▸ **Task objective**:
Repeat exactly the lines from the start of the material below up to and including the "verantwoord ondernemen" line.

▸ **Data supplied**:
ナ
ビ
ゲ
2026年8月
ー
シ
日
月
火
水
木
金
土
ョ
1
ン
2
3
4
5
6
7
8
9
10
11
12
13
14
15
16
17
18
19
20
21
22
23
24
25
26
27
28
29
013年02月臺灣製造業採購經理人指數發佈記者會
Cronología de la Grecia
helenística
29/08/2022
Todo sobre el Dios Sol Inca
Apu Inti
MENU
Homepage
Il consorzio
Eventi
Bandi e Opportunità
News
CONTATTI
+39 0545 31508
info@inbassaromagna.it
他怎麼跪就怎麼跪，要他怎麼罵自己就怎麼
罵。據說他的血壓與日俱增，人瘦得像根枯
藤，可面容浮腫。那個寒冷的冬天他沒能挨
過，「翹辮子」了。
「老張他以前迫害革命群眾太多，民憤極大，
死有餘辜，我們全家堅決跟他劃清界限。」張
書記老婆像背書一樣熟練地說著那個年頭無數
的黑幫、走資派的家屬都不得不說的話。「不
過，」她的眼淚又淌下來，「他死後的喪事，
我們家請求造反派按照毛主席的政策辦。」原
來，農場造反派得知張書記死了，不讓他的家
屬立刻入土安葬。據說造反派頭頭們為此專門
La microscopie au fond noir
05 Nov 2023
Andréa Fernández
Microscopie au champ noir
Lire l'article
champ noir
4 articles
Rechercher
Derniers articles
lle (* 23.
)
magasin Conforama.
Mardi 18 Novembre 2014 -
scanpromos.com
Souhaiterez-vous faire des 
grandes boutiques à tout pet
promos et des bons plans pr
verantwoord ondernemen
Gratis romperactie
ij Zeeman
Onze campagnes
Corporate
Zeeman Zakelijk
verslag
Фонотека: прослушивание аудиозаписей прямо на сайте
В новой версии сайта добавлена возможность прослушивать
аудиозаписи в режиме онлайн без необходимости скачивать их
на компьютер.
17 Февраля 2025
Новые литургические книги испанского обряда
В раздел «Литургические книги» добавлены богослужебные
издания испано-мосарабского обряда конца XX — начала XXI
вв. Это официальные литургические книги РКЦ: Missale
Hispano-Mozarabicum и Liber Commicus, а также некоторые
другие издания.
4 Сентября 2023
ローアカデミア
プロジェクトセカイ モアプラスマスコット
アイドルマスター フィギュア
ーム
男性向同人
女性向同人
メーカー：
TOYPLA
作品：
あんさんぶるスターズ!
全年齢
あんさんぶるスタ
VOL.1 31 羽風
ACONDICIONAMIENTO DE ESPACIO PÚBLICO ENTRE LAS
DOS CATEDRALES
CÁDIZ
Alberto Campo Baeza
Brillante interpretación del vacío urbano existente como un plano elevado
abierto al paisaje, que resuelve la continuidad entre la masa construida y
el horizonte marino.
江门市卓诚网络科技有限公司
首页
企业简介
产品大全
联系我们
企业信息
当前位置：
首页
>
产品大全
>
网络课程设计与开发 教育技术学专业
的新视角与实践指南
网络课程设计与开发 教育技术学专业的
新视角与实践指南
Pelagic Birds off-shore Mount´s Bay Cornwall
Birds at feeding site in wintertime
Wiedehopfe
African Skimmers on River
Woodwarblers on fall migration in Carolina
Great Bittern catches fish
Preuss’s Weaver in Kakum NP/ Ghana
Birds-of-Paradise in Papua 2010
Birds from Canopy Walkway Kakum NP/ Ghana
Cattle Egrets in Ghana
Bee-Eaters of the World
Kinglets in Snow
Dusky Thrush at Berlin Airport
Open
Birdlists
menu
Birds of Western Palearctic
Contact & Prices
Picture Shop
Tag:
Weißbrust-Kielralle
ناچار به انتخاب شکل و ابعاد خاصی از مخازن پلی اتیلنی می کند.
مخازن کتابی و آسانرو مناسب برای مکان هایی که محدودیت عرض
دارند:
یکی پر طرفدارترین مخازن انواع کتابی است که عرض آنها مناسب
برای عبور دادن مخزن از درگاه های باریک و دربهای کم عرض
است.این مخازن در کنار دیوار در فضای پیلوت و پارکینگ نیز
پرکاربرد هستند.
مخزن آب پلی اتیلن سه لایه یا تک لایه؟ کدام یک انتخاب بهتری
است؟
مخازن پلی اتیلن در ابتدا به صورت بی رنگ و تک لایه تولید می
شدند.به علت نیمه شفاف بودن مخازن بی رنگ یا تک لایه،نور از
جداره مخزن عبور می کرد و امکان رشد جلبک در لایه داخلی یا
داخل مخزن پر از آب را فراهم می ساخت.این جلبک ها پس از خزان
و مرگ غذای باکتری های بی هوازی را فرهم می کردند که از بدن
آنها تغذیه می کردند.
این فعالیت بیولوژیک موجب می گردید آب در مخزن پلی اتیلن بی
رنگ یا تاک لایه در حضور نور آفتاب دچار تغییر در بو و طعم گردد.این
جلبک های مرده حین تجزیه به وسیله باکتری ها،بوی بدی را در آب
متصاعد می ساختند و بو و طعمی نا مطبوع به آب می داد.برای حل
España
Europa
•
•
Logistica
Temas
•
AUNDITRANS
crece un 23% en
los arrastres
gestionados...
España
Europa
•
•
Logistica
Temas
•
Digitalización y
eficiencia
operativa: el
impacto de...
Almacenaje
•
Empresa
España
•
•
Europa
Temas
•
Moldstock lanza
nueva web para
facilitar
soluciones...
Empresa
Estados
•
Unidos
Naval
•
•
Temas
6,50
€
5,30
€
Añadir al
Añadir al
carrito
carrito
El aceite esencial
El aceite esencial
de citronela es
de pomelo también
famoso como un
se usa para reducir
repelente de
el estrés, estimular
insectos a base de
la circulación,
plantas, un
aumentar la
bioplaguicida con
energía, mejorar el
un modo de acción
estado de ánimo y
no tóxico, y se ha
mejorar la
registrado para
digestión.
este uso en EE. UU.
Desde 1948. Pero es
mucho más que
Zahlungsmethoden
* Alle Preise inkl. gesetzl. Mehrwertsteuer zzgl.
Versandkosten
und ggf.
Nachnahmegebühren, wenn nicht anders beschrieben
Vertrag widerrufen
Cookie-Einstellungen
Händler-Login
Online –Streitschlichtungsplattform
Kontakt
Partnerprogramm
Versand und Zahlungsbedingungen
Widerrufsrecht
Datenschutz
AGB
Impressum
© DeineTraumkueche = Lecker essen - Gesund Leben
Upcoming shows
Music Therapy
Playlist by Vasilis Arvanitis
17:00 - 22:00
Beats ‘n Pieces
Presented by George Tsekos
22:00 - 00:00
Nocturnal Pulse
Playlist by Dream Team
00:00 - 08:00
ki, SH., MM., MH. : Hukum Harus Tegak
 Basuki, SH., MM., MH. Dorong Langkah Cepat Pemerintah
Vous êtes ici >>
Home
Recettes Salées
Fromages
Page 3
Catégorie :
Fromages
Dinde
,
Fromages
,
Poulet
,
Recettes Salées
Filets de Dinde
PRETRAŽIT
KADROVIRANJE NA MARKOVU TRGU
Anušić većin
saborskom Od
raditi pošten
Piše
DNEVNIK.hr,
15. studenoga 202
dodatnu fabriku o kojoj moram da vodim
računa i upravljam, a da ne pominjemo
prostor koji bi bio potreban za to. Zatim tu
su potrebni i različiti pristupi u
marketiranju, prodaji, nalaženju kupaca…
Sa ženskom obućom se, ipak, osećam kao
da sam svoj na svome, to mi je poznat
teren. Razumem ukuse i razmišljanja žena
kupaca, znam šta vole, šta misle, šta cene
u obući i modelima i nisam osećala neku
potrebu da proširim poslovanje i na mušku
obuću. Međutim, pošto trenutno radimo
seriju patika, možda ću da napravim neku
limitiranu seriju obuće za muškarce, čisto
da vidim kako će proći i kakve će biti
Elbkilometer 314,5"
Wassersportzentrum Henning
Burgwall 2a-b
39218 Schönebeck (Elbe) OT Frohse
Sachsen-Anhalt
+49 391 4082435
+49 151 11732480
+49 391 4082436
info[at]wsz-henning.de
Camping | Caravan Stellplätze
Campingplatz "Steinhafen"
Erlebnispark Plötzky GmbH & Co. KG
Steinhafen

▸ **Response to this exercise**:
ナ
ビ
ゲ
2026年8月
ー
シ
日
月
火
水
木
金
土
ョ
1
ン
2
3
4
5
6
7
8
9
10
11
12
13
14
15
16
17
18
19
20
21
22
23
24
25
26
27
28
29
013年02月臺灣製造業採購經理人指數發佈記者會
Cronología de la Grecia
helenística
29/08/2022
Todo sobre el Dios Sol Inca
Apu Inti
MENU
Homepage
Il consorzio
Eventi
Bandi e Opportunità
News
CONTATTI
+39 0545 31508
info@inbassaromagna.it
他怎麼跪就怎麼跪，要他怎麼罵自己就怎麼
罵。據說他的血壓與日俱增，人瘦得像根枯
藤，可面容浮腫。那個寒冷的冬天他沒能挨
過，「翹辮子」了。
「老張他以前迫害革命群眾太多，民憤極大，
死有餘辜，我們全家堅決跟他劃清界限。」張
書記老婆像背書一樣熟練地說著那個年頭無數
的黑幫、走資派的家屬都不得不說的話。「不
過，」她的眼淚又淌下來，「他死後的喪事，
我們家請求造反派按照毛主席的政策辦。」原
來，農場造反派得知張書記死了，不讓他的家
屬立刻入土安葬。據說造反派頭頭們為此專門
La microscopie au fond noir
05 Nov 2023
Andréa Fernández
Microscopie au champ noir
Lire l'article
champ noir
4 articles
Rechercher
Derniers articles
lle (* 23.
)
magasin Conforama.
Mardi 18 Novembre 2014 -
scanpromos.com
Souhaiterez-vous faire des 
grandes boutiques à tout pet
promos et des bons plans pr
verantwoord ondernemen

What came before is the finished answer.